Как можно более осторожно взобравшись в седло, я дал Инхлгунгвилмгу время свыкнуться с непривычной ношей и затем легонько тронул его бока пятками, предлагая двинуться вперед. Я не решался понукать его, однако Инхлгунгвилмг, отчасти из озорства, а отчасти пожелав испытать мастерство своего наездника, вдруг взбрыкнул и припустился галопом. Признаюсь, в качестве мореплаватетеля мне не часто выпадала возможность поупражняться в верховой езде, поэтому, дабы избежать позорного падения, я был вынужден изо всех сил вцепиться в густую гриву Инхлгунгвилмга. Но, вопреки моим опасениям, подобное обращение не возмутило и даже, напротив, изрядно развеселило его. Мы сделали несколько кругов, приноравливаясь друг к другу; заметно было, что то удивительное чувство единения лошади и седока, каковое достигается слаженностью движений при езде (и до которого, сказать по совести, нам обоим было еще далеко), пришлось Инхлгунгвилмгу по душе. С того дня мы регулярно повторяли эти упражнения, и наши верховые прогулки с каждым разом становились все продолжительнее. Поскольку в Гуигнгнмии нет такого изобретения, как подковы, я старался так выбирать маршрут, чтобы путь пролегал не по дороге, а по лугу, где земля более мягкая. Свои прогулки мы обычно завершали у речки, в которой я заботливо купал разгоряченного скачкой Инхлгунгвилмга.

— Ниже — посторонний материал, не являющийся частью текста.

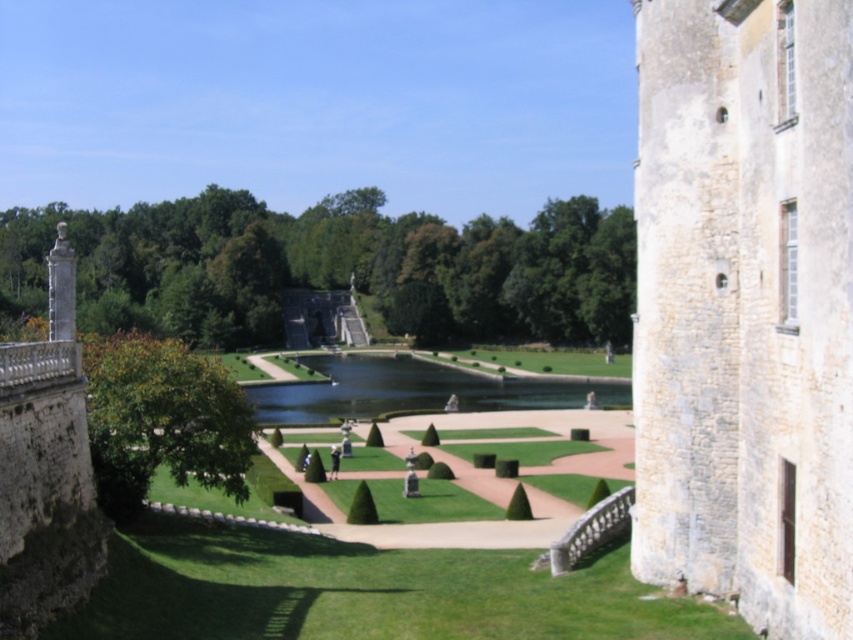 Question: Can you confirm if stone tower at right is positioned above green shrubbery at center?

Choices:
 (A) no
 (B) yes

Answer: (A)

Question: Which point is farther from the camera taking this photo?

Choices:
 (A) (645, 0)
 (B) (149, 460)
 (C) (380, 262)
 (D) (397, 356)

Answer: (C)

Question: Which of these objects is positioned farthest from the stone tower at right?

Choices:
 (A) green shrubbery at center
 (B) green leafy hedge at lower left

Answer: (A)

Question: Is stone tower at right behind green shrubbery at center?

Choices:
 (A) no
 (B) yes

Answer: (A)

Question: Which object is positioned farthest from the green shrubbery at center?

Choices:
 (A) green grassy lake at center
 (B) green leafy hedge at lower left

Answer: (B)

Question: Can you confirm if green shrubbery at center is bigger than green leafy hedge at lower left?

Choices:
 (A) no
 (B) yes

Answer: (B)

Здесь я не могу вновь не остановиться на восторженном описании этого красивейшего творения природы. Еще не вполне сформировавшийся для взрослого жеребца, Инхлгунгвилмг обладал необыкновенно хрупким и деликатным сложением, а мускулатура его была гораздо легче и пластичнее, чем у большинства арабских скакунов. Он не отличался высоким ростом (высота в холке его составляла чуть менее пяти футов), но при этом все его пропорции были идеальны: небольшая аккуратная голова на длинной грациозной шее, необыкновенно изящная морда с нежными розовыми ноздрями, плавная линия спины, упругий круп, точеные ноги. Следует также отметить, что Инхлгунгвилмг передвигался иноходью, что среди гуигнгнмов явление еще более редкое, нежели у наших лошадей. Грива и хвост (такие же белоснежные, как и весь он) были удивительно мягкими и шелковистыми – гораздо тоньше обычного конского волоса. Но сильнее всего меня завораживали в Инхлгунгвилмге глаза: они были угольно-черные, чрезвычайно выразительные и своим чудным влажным блеском напоминали два больших агата. Такие глаза можно встретить разве что у андалузских красавиц в пору их расцвета (я умолчу о водянисто-блеклых взорах наших английских дам). Впрочем, всякое сравнение с йеху, пусть даже самыми красивыми представителями этого вида, оскорбительно для высшего существа, каковым является любой гуигнгнм.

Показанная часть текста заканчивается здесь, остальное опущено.